Vacuum Deposited Perovskites with a Controllable Crystal Orientation

The preferential orientation of the perovskite (PVK) is typically accomplished by manipulation of the mixed cation/halide composition of the solution used for wet processing. However, for PVKs grown by thermal evaporation, this has been rarely addressed. It is unclear how variation in crystal orientation affects the optoelectronic properties of thermally evaporated films, including the charge carrier mobility, lifetime, and trap densities. In this study, we use different intermediate annealing temperatures T-inter between two sequential evaporation cycles to control the Cs(0.15)FA(0.85)PbI(2.85)Br(0.15) orientation of the final PVK layer. XRD and 2D-XRD measurements reveal that when using no intermediate annealing primarily the (110) orientation is obtained, while when using T-inter = 100 degrees C a nearly isotropic orientation is found. Most interestingly for T-inter > 130 degrees C a highly oriented PVK (100) is formed. We found that although bulk electronic properties like photoconductivity are independent of the preferential orientation, surface related properties differ substantially.

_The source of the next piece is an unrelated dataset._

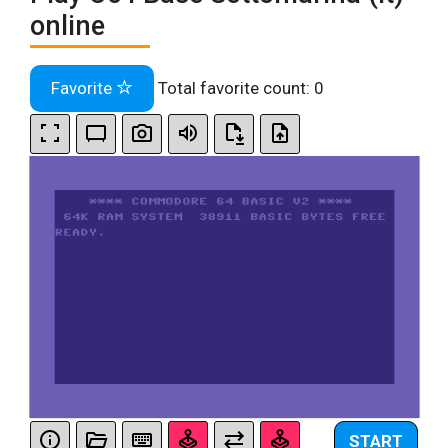
online
Favorite
Total favorite count:
0
START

The highly oriented PVK (100) exhibits improved photoluminescence in terms of yield and lifetime. In addition, high spatial resolution mappings of the contact potential difference (CPD) as measured by KPFM for the highly oriented PVK show a more homogeneous surface potential distribution than those of the nonoriented PVK. These observations suggest that a highly oriented growth of thermally evaporated PVK is preferred to improve the charge extraction at the device level.

Automated summary

In this study, the orientation of perovskite films grown by thermal evaporation was controlled by adjusting the intermediate annealing temperature. The highly oriented perovskite films exhibited improved photoluminescence and a more homogeneous surface potential distribution, suggesting that highly oriented growth is preferred for better charge extraction at the device level.